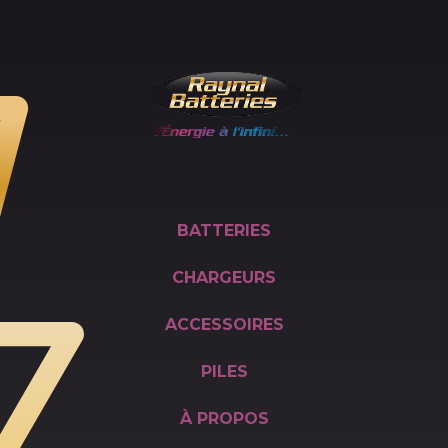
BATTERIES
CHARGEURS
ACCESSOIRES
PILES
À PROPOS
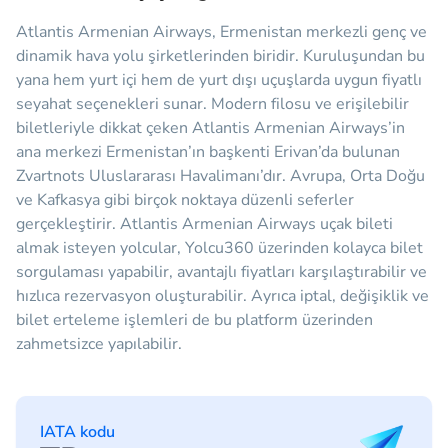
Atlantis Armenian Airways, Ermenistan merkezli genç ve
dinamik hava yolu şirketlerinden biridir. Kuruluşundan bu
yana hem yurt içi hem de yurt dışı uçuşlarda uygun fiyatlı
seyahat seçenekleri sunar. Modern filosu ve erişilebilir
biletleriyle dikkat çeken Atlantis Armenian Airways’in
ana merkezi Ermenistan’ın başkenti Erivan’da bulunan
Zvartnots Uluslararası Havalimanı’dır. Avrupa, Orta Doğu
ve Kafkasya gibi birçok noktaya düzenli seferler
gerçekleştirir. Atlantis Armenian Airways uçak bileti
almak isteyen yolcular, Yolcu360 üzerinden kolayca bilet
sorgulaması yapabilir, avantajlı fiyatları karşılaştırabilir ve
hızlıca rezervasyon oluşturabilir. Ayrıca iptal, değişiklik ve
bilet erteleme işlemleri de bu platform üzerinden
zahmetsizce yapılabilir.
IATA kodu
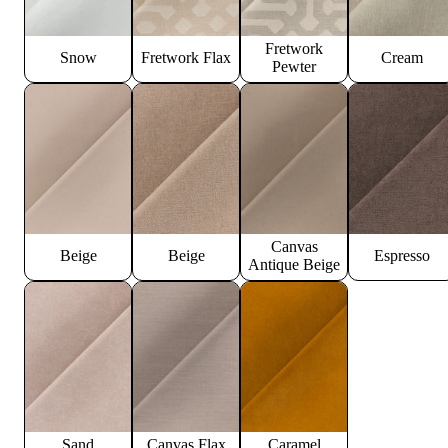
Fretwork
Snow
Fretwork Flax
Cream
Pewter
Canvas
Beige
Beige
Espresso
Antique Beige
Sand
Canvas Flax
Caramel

^^^^

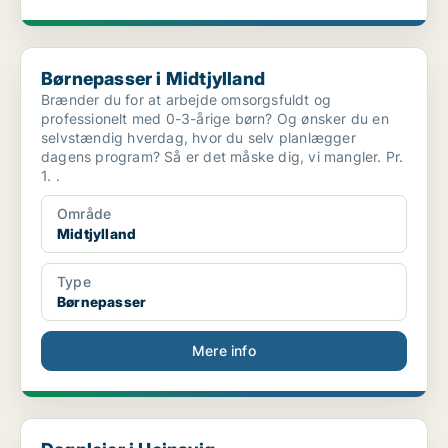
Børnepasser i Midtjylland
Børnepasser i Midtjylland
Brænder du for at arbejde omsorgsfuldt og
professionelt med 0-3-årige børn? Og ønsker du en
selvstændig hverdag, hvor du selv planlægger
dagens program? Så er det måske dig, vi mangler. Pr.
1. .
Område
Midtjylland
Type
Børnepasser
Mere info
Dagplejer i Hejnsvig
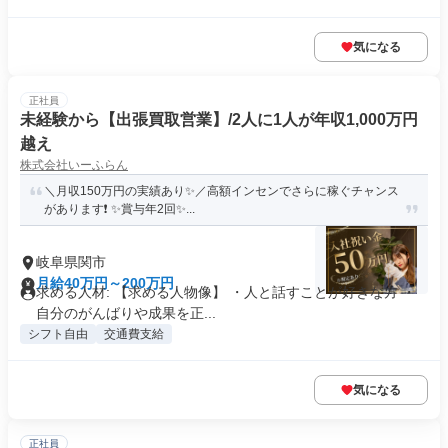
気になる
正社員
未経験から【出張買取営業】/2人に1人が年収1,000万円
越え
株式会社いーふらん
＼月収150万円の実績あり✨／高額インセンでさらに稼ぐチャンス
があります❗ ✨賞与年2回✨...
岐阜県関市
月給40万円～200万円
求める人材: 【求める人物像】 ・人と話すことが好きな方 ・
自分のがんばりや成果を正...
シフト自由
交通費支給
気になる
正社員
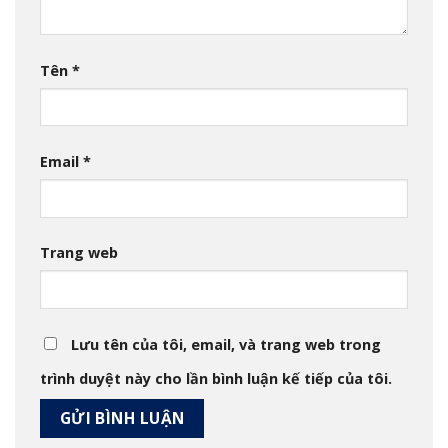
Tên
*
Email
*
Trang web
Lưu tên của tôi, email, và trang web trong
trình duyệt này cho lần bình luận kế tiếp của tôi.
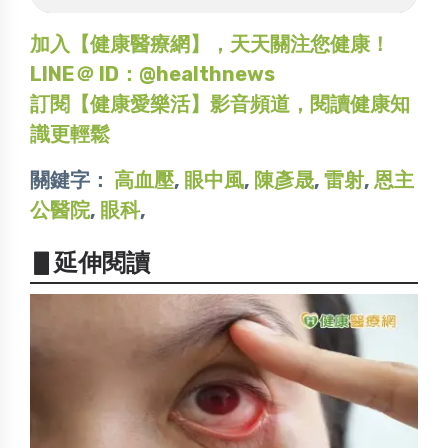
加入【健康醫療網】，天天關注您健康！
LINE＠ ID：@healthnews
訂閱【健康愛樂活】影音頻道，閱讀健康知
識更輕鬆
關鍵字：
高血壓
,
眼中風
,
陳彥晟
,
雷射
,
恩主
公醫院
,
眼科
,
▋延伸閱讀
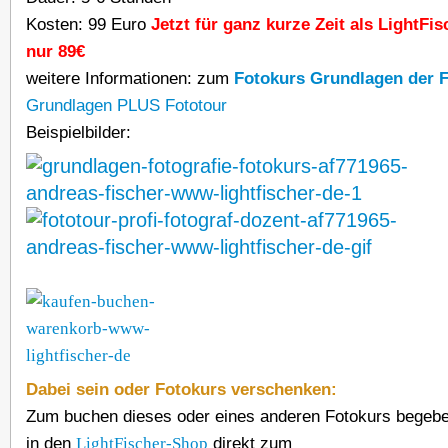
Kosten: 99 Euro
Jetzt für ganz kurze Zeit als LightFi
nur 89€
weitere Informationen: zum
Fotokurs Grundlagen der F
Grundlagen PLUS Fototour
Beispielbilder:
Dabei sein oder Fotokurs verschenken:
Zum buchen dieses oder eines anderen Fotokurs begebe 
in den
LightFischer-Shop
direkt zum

^^^^

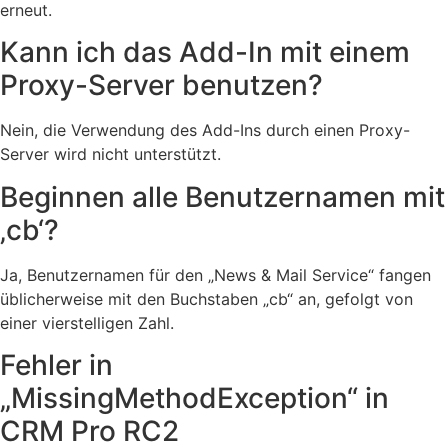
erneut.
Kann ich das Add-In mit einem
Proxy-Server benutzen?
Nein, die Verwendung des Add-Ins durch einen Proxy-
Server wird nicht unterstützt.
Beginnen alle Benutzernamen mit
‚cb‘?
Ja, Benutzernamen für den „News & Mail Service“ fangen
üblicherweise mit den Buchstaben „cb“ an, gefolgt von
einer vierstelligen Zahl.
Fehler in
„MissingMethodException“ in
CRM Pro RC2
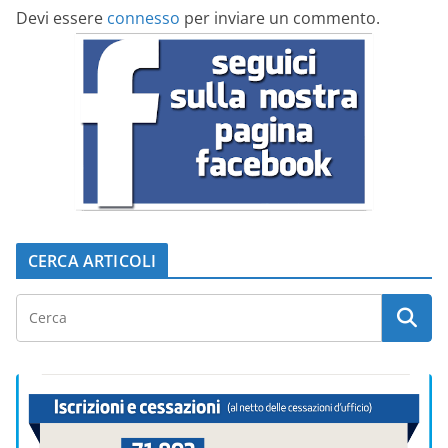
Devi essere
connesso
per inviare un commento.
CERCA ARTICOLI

^^^^

ASSIGNED TASK =>
Keep only the lines of the listing that contain the word "Grundlagen", and copy them.

RESULT OF THIS EXERCISE =>
Fotokurs Grundlagen der F
Grundlagen PLUS Fototour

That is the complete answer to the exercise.